*Input data*

╔══

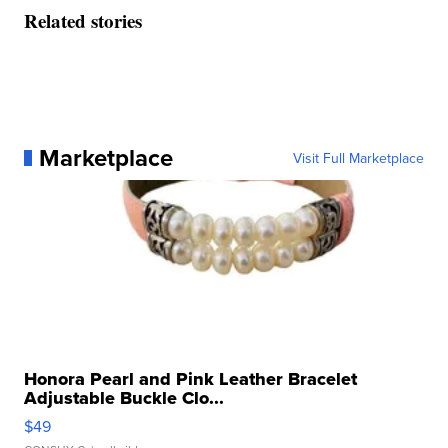
Related stories
Marketplace
Visit Full Marketplace
Honora Pearl and Pink Leather Bracelet
Adjustable Buckle Clo...
$49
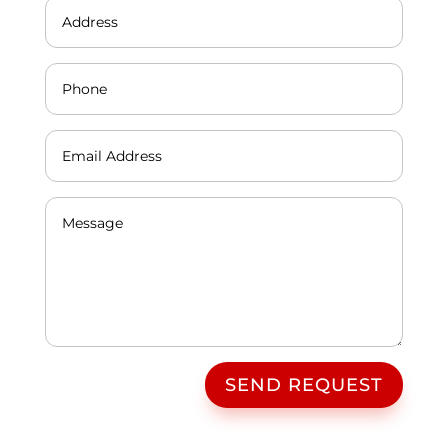
SEND REQUEST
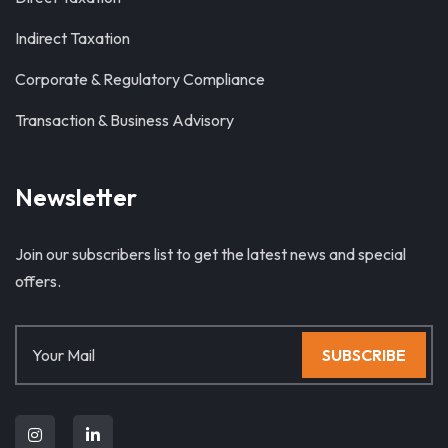
Indirect Taxation
Corporate & Regulatory Compliance
Transaction & Business Advisory
Newsletter
Join our subscribers list to get the latest news and special
offers.
SUBSCRIBE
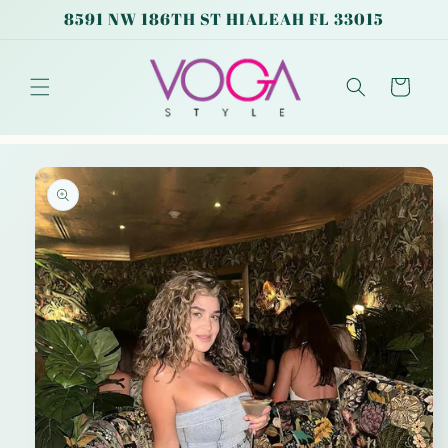
Skip to
8591 NW 186TH ST HIALEAH FL 33015
content
Cart
Skip to
product
information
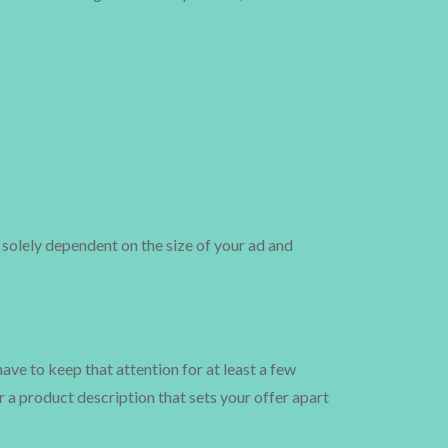
s solely dependent on the size of your ad and
ave to keep that attention for at least a few
r a product description that sets your offer apart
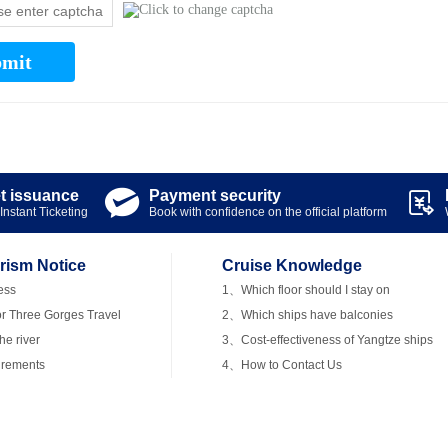
mit
et issuance
Payment security


Instant Ticketing
Book with confidence on the official platform
rism Notice
Cruise Knowledge
ess
1、Which floor should I stay on
r Three Gorges Travel
2、Which ships have balconies
e river
3、Cost-effectiveness of Yangtze ships
irements
4、How to Contact Us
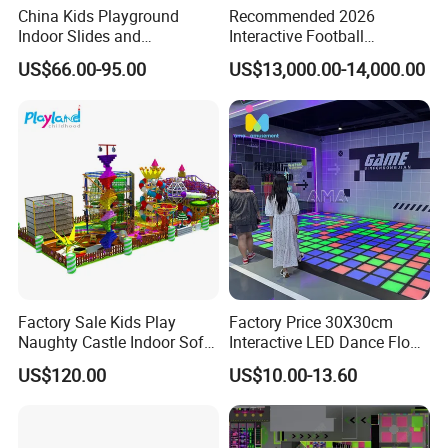
China Kids Playground
Recommended 2026
Indoor Slides and
Interactive Football
Trampolines for
Challenge Game Machine
US$66.00-95.00
US$13,000.00-14,000.00
Entertainment Center
for Amusement Parks
Factory Sale Kids Play
Factory Price 30X30cm
Naughty Castle Indoor Soft
Interactive LED Dance Floor
Playground
Game Machine for Play
US$120.00
US$10.00-13.60
Game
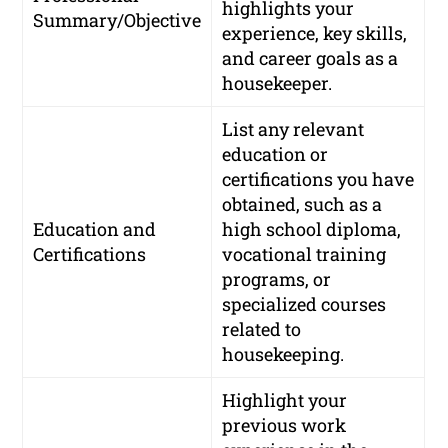
highlights your
Summary/Objective
experience, key skills,
and career goals as a
housekeeper.
List any relevant
education or
certifications you have
obtained, such as a
Education and
high school diploma,
Certifications
vocational training
programs, or
specialized courses
related to
housekeeping.
Highlight your
previous work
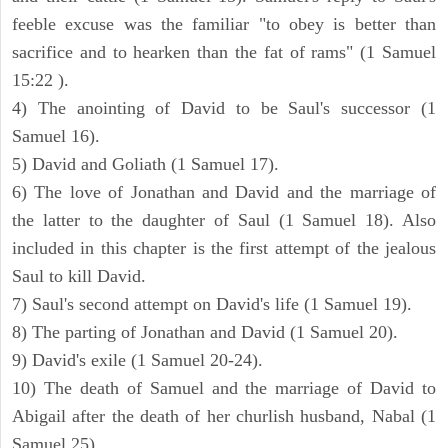
feeble excuse was the familiar "to obey is better than
sacrifice and to hearken than the fat of rams" (1 Samuel
15:22 ).
4) The anointing of David to be Saul's successor (1
Samuel 16).
5) David and Goliath (1 Samuel 17).
6) The love of Jonathan and David and the marriage of
the latter to the daughter of Saul (1 Samuel 18). Also
included in this chapter is the first attempt of the jealous
Saul to kill David.
7) Saul's second attempt on David's life (1 Samuel 19).
8) The parting of Jonathan and David (1 Samuel 20).
9) David's exile (1 Samuel 20-24).
10) The death of Samuel and the marriage of David to
Abigail after the death of her churlish husband, Nabal (1
Samuel 25).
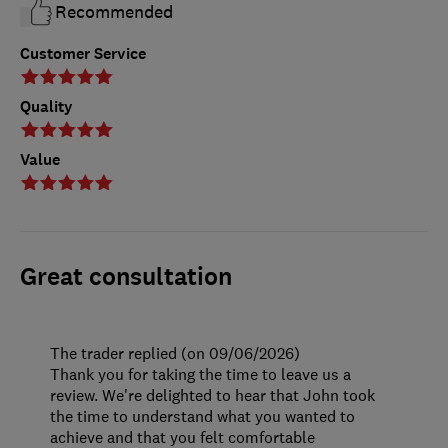
Recommended
Customer Service
Quality
Value
Great consultation
The trader replied (on 09/06/2026)
Thank you for taking the time to leave us a
review. We're delighted to hear that John took
the time to understand what you wanted to
achieve and that you felt comfortable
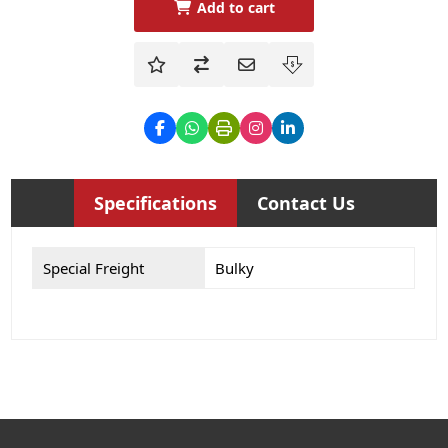
Add to cart
Specifications
Contact Us
Special Freight
Bulky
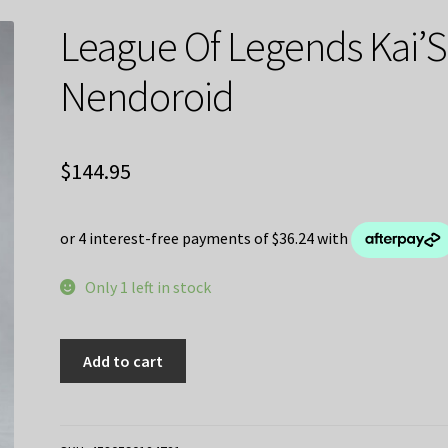
League Of Legends Kai’
Nendoroid
$
144.95
Only 1 left in stock
League
Add to cart
Of
Legends
Kai'Sa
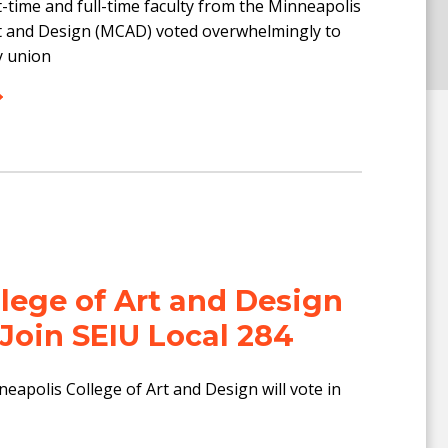
-time and full-time faculty from the Minneapolis
rt and Design (MCAD) voted overwhelmingly to
y union
llege of Art and Design
 Join SEIU Local 284
neapolis College of Art and Design will vote in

╚══

*Problem description*
Copy out every entry exactly as written, but not the pictures.

*Solved exercise*
Related stories
Marketplace
Visit Full Marketplace
Honora Pearl and Pink Leather Bracelet
Adjustable Buckle Clo...
$49
SEND REQUEST
Indirect Taxation
Corporate & Regulatory Compliance
Transaction & Business Advisory
Newsletter
Join our subscribers list to get the latest news and special
offers.
SUBSCRIBE
Skip to
8591 NW 186TH ST HIALEAH FL 33015
content
Cart
Skip to
product
information
s solely dependent on the size of your ad and
ave to keep that attention for at least a few
r a product description that sets your offer apart
mit
et issuance
Payment security


Instant Ticketing
Book with confidence on the official platform
rism Notice
Cruise Knowledge
ess
1、Which floor should I stay on
r Three Gorges Travel
2、Which ships have balconies
e river
3、Cost-effectiveness of Yangtze ships
irements
4、How to Contact Us
China Kids Playground
Recommended 2026
Indoor Slides and
Interactive Football
Trampolines for
Challenge Game Machine
US$66.00-95.00
US$13,000.00-14,000.00
Entertainment Center
for Amusement Parks
Factory Sale Kids Play
Factory Price 30X30cm
Naughty Castle Indoor Soft
Interactive LED Dance Floor
Playground
Game Machine for Play
US$120.00
US$10.00-13.60
Game
highlights your
Summary/Objective
experience, key skills,
and career goals as a
housekeeper.
List any relevant
education or
certifications you have
obtained, such as a
Education and
high school diploma,
Certifications
vocational training
programs, or
specialized courses
related to
housekeeping.
Highlight your
previous work
feeble excuse was the familiar "to obey is better than
sacrifice and to hearken than the fat of rams" (1 Samuel
15:22 ).
4) The anointing of David to be Saul's successor (1
Samuel 16).
5) David and Goliath (1 Samuel 17).
6) The love of Jonathan and David and the marriage of
the latter to the daughter of Saul (1 Samuel 18). Also
included in this chapter is the first attempt of the jealous
Saul to kill David.
7) Saul's second attempt on David's life (1 Samuel 19).
8) The parting of Jonathan and David (1 Samuel 20).
9) David's exile (1 Samuel 20-24).
10) The death of Samuel and the marriage of David to
Abigail after the death of her churlish husband, Nabal (1
Samuel 25).
Recommended
Customer Service
Quality
Value
Great consultation
The trader replied (on 09/06/2026)
Thank you for taking the time to leave us a
review. We're delighted to hear that John took
the time to understand what you wanted to
achieve and that you felt comfortable
Add to cart
Specifications
Contact Us
Special Freight
Bulky
League Of Legends Kai’
Nendoroid
$
144.95
Only 1 left in stock
League
Add to cart
Of
Legends
Kai'Sa
-time and full-time faculty from the Minneapolis
rt and Design (MCAD) voted overwhelmingly to
y union
llege of Art and Design
 Join SEIU Local 284
neapolis College of Art and Design will vote in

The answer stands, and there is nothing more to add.